Net founder: traffic growth spells revival

One of the founders of the Internet says that the demand for the Internet will mean that carriers will be forced to upgrade next year.

Internet traffic quadrupled during the past year, and demand from corporations is so strong that carriers will be forced to start spending significant money on upgrades early next year, sparking a turnaround in the industry, a founder of the Internet said last week.

Lawrence Roberts, chairman of Caspian Networks, three decades ago created ARPAnet, the precursor of the Internet. Roberts based his findings on data that typically isn't available from tier 1 carriers in the US. He signed nondisclosure agreements to get information on the equipment carriers employ and how much of capacity was used on typical days and peak days. He compared total traffic in April and October 2000 with April 2001.

"Beginning in 2000, Internet traffic has doubled every six months, and it grew at the same rate the first quarter of 2001," Roberts said in a conference call. In the late 1990s when the industry grew and dot-coms sprouted like weeds, Internet traffic didn't grow as fast - some 280 percent per year.

Dot-com failures and the spectacular crash of companies with overly exuberant business plans fueled the myth that traffic on the Internet has slowed, Roberts said.

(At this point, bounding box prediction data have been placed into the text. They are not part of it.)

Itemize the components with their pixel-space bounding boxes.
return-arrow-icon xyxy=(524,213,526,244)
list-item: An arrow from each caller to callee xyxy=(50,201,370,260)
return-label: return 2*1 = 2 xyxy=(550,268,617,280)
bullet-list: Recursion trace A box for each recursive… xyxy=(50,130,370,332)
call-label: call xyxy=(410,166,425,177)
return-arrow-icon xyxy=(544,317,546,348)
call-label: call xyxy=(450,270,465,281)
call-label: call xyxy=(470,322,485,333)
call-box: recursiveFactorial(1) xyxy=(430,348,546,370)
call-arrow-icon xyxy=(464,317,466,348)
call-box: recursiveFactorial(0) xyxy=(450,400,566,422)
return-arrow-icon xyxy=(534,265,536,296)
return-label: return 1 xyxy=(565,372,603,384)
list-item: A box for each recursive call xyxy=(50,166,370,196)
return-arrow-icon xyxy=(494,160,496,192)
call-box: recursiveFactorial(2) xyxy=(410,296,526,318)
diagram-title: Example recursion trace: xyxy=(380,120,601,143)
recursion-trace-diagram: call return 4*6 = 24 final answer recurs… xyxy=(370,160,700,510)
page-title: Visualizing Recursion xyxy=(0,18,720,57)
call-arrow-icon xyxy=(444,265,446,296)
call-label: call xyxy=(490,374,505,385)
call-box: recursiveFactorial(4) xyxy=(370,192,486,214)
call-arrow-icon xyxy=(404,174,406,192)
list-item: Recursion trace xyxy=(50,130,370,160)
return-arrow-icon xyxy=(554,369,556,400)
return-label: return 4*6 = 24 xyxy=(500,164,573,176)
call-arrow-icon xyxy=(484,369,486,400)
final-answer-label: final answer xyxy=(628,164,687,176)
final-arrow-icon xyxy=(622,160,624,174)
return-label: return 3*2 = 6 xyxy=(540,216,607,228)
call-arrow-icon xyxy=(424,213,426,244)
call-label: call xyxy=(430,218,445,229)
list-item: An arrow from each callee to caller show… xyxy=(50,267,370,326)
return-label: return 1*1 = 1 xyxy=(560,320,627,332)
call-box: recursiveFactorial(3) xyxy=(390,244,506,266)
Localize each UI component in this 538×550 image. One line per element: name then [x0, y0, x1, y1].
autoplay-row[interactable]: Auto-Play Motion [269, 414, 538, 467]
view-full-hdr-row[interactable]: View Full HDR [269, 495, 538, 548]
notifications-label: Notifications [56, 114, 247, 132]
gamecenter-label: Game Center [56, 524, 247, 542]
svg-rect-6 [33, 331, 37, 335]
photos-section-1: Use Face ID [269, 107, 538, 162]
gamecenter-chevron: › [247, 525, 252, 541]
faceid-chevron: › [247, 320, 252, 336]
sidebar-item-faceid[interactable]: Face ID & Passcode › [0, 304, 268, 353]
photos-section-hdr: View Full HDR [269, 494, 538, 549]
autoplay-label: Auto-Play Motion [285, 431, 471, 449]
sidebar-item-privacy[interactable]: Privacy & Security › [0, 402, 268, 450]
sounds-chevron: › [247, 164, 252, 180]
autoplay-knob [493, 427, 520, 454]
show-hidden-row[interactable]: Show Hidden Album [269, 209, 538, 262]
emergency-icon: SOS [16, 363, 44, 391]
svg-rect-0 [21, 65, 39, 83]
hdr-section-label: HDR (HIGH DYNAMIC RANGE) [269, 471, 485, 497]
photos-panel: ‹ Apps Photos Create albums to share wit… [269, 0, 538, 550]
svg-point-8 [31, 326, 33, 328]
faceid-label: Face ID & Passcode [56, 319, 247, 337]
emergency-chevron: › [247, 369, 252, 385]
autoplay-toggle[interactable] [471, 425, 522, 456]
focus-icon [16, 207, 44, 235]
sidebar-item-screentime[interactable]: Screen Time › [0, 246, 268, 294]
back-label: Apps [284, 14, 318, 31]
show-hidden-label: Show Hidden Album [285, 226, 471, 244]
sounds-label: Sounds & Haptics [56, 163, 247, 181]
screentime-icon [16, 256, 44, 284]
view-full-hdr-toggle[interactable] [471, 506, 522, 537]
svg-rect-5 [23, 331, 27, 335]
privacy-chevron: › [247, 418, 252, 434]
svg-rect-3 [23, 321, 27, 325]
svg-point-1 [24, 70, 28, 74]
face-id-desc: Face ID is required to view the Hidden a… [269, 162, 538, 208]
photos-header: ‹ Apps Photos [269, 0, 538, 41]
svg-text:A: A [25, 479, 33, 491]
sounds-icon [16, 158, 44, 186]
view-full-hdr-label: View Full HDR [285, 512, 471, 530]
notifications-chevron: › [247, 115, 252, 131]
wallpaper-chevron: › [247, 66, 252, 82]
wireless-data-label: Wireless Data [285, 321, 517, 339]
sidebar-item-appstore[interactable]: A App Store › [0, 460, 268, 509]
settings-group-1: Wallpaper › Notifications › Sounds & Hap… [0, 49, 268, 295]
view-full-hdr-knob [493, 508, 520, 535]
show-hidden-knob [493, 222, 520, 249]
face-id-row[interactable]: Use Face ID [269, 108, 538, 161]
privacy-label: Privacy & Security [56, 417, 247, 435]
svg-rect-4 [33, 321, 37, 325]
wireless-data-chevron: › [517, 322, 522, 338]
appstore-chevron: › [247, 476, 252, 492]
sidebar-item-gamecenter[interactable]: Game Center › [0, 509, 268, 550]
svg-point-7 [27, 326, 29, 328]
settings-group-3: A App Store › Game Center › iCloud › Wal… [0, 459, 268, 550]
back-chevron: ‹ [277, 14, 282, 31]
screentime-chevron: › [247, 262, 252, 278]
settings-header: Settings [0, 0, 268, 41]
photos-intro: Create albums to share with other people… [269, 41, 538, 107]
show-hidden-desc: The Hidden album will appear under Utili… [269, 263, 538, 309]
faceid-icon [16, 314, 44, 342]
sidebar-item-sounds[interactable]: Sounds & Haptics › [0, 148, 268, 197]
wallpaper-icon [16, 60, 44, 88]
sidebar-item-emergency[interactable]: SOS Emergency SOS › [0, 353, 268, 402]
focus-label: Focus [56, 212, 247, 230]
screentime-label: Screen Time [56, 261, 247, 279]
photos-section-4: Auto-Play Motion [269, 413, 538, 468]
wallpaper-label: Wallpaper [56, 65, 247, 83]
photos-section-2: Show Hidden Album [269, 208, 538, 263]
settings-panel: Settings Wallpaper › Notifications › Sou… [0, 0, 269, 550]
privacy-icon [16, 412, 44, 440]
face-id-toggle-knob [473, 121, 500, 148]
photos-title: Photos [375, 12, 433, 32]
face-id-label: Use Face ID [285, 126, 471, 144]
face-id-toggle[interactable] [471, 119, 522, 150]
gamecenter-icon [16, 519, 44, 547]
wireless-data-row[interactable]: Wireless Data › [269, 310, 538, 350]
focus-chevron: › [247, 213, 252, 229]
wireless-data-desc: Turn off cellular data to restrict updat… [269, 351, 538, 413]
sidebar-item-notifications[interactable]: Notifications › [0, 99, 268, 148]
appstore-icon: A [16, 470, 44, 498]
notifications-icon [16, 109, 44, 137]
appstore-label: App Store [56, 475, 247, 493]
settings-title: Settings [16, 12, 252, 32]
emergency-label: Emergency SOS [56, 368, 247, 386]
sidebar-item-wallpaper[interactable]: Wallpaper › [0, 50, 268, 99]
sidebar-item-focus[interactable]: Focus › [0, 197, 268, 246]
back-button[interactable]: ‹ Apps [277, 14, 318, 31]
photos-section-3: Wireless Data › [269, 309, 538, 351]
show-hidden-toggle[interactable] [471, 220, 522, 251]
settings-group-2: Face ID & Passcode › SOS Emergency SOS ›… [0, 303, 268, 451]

But dot-coms never contributed more than 5 percent of all Internet traffic, he said. Enterprises hungry for 24/7 access to the Internet will fuel sharp growth for nine years before the expansion plateaus around 2010. At that time, the Internet industry will be valued at roughly $100bn per year.

Roberts also found that the top US carrier moves only 14 percent of all traffic, and the top four carriers combine for only 50 percent of traffic. Competitors had assumed the top players controlled more of the market. They should take heart at how wide-open the race still is, he said.